→ EXERCISE
Return all of the entries, keeping every word and mark as it is.

*** Opening of RECORDED INFORMATION ***

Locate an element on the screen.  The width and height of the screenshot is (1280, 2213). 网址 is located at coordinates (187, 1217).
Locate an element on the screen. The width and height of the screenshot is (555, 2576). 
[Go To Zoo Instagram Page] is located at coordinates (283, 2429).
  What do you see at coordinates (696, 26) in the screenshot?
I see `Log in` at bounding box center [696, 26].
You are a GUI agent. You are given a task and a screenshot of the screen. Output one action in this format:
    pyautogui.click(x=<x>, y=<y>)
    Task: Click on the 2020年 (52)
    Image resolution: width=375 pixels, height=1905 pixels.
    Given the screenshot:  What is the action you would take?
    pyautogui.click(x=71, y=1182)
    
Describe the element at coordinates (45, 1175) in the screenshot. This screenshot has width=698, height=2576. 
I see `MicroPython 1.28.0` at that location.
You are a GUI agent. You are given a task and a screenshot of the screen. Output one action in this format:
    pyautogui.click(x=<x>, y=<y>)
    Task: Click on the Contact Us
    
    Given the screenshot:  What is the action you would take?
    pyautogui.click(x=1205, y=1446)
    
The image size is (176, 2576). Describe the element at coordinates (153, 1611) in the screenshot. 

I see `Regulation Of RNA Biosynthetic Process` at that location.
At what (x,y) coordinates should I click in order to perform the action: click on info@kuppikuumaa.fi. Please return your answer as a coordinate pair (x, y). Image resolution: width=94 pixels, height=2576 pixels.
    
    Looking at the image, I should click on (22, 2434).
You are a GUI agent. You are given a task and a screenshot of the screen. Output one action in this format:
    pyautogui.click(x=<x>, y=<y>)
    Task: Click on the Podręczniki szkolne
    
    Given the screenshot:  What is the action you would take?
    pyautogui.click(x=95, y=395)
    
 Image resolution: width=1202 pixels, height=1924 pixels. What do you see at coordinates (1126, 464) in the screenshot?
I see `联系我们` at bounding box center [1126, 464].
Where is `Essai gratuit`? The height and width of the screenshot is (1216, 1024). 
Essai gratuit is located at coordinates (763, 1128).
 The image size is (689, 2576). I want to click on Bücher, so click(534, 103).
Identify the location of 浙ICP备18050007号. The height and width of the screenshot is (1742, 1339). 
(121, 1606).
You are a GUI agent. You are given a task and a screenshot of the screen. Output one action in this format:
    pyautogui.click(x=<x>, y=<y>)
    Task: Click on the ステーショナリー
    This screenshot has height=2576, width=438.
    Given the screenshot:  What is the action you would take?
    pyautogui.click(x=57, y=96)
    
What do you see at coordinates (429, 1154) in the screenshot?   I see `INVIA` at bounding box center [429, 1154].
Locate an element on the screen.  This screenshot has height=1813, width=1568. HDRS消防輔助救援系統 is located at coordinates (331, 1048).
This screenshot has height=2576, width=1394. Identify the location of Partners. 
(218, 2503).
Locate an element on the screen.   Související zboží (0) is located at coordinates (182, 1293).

*** Close of RECORDED INFORMATION ***

→ WRITTEN RESPONSE
Locate an element on the screen.  The width and height of the screenshot is (1280, 2213). 网址 is located at coordinates (187, 1217).
Locate an element on the screen. The width and height of the screenshot is (555, 2576). 
[Go To Zoo Instagram Page] is located at coordinates (283, 2429).
  What do you see at coordinates (696, 26) in the screenshot?
I see `Log in` at bounding box center [696, 26].
You are a GUI agent. You are given a task and a screenshot of the screen. Output one action in this format:
    pyautogui.click(x=<x>, y=<y>)
    Task: Click on the 2020年 (52)
    Image resolution: width=375 pixels, height=1905 pixels.
    Given the screenshot:  What is the action you would take?
    pyautogui.click(x=71, y=1182)
    
Describe the element at coordinates (45, 1175) in the screenshot. This screenshot has width=698, height=2576. 
I see `MicroPython 1.28.0` at that location.
You are a GUI agent. You are given a task and a screenshot of the screen. Output one action in this format:
    pyautogui.click(x=<x>, y=<y>)
    Task: Click on the Contact Us
    
    Given the screenshot:  What is the action you would take?
    pyautogui.click(x=1205, y=1446)
    
The image size is (176, 2576). Describe the element at coordinates (153, 1611) in the screenshot. 

I see `Regulation Of RNA Biosynthetic Process` at that location.
At what (x,y) coordinates should I click in order to perform the action: click on info@kuppikuumaa.fi. Please return your answer as a coordinate pair (x, y). Image resolution: width=94 pixels, height=2576 pixels.
    
    Looking at the image, I should click on (22, 2434).
You are a GUI agent. You are given a task and a screenshot of the screen. Output one action in this format:
    pyautogui.click(x=<x>, y=<y>)
    Task: Click on the Podręczniki szkolne
    
    Given the screenshot:  What is the action you would take?
    pyautogui.click(x=95, y=395)
    
 Image resolution: width=1202 pixels, height=1924 pixels. What do you see at coordinates (1126, 464) in the screenshot?
I see `联系我们` at bounding box center [1126, 464].
Where is `Essai gratuit`? The height and width of the screenshot is (1216, 1024). 
Essai gratuit is located at coordinates (763, 1128).
 The image size is (689, 2576). I want to click on Bücher, so click(534, 103).
Identify the location of 浙ICP备18050007号. The height and width of the screenshot is (1742, 1339). 
(121, 1606).
You are a GUI agent. You are given a task and a screenshot of the screen. Output one action in this format:
    pyautogui.click(x=<x>, y=<y>)
    Task: Click on the ステーショナリー
    This screenshot has height=2576, width=438.
    Given the screenshot:  What is the action you would take?
    pyautogui.click(x=57, y=96)
    
What do you see at coordinates (429, 1154) in the screenshot?   I see `INVIA` at bounding box center [429, 1154].
Locate an element on the screen.  This screenshot has height=1813, width=1568. HDRS消防輔助救援系統 is located at coordinates (331, 1048).
This screenshot has height=2576, width=1394. Identify the location of Partners. 
(218, 2503).
Locate an element on the screen.   Související zboží (0) is located at coordinates (182, 1293).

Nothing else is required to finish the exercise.